# What the task asks:
Your task is to copy every line of the records below that contains "internationale".

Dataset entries
● ● ● ● ● ● ●
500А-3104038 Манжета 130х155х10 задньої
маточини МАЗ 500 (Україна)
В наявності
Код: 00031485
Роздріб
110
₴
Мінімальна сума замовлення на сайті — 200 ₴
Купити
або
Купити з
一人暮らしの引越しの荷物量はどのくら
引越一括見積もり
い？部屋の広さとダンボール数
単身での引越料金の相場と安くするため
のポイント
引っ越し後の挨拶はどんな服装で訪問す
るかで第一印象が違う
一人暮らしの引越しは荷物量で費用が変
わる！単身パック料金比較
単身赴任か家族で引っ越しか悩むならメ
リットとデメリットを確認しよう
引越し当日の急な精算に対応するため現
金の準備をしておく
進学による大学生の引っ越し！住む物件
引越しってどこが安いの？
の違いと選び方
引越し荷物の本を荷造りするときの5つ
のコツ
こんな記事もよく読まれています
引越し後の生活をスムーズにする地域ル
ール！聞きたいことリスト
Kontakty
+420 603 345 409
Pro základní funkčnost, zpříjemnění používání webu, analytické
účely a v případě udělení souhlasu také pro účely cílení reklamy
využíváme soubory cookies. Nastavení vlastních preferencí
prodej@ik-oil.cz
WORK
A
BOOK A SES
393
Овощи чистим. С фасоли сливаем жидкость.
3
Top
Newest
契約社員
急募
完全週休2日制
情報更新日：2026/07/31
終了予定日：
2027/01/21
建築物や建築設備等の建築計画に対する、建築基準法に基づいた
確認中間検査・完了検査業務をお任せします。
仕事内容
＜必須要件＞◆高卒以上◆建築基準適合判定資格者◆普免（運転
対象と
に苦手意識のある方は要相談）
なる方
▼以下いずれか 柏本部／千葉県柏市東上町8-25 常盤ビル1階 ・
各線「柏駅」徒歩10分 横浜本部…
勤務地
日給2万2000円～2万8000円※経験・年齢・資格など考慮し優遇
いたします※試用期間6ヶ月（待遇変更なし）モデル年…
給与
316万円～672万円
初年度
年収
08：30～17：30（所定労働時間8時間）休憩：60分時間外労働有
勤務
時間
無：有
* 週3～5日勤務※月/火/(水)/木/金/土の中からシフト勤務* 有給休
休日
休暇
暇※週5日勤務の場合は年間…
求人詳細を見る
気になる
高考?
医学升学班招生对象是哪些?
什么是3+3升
● ● ● ● ● ● ●
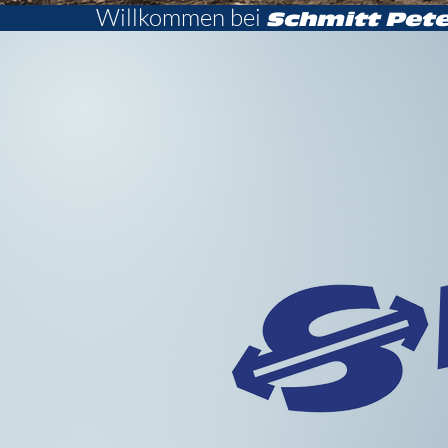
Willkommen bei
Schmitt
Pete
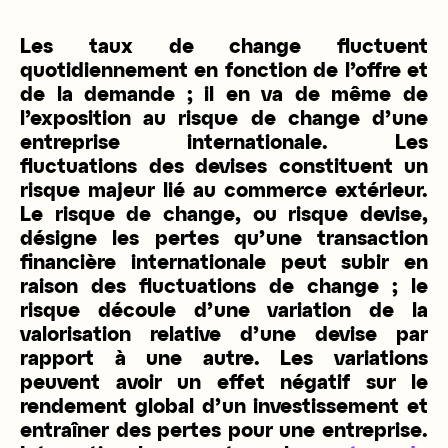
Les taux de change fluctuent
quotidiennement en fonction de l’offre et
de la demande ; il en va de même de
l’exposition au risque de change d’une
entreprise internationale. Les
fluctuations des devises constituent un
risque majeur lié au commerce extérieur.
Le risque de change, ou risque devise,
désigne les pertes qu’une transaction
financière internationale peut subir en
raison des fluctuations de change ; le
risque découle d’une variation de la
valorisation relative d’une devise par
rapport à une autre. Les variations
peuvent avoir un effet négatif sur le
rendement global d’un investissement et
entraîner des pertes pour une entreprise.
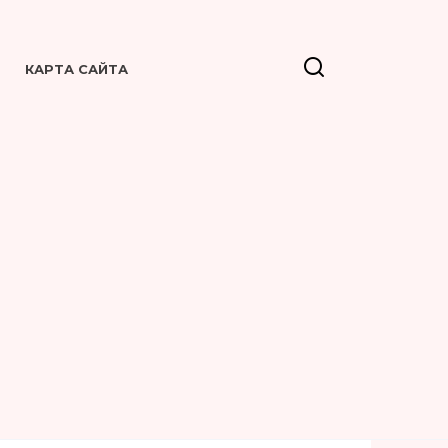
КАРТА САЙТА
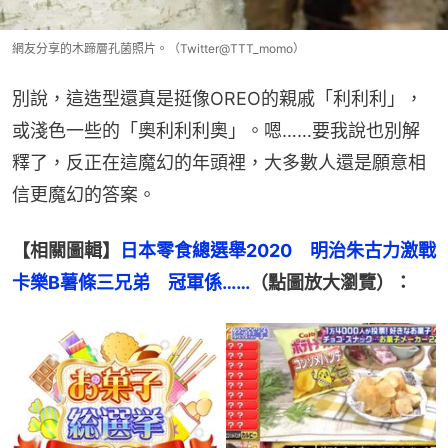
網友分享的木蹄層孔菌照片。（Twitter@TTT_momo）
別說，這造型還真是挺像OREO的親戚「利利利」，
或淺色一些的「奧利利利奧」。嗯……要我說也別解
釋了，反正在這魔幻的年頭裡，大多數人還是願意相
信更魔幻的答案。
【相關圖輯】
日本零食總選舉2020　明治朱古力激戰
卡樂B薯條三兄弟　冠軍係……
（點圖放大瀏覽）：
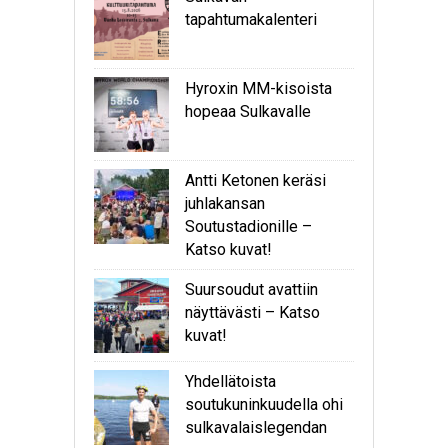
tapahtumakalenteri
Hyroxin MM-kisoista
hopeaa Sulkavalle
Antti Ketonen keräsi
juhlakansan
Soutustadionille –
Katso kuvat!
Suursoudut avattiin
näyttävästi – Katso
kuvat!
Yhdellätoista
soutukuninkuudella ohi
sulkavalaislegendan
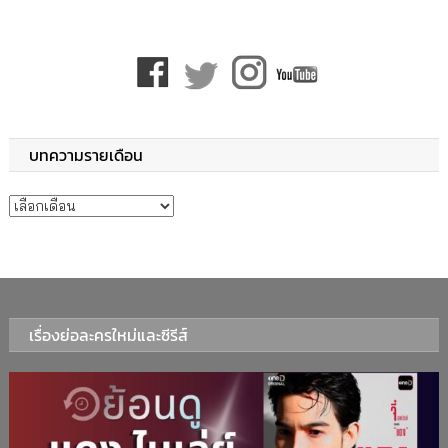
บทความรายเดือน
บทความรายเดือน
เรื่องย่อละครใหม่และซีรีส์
● ● ● ● ● ● ●
# Expected answer:
entreprise internationale. Les
financière internationale peut subir en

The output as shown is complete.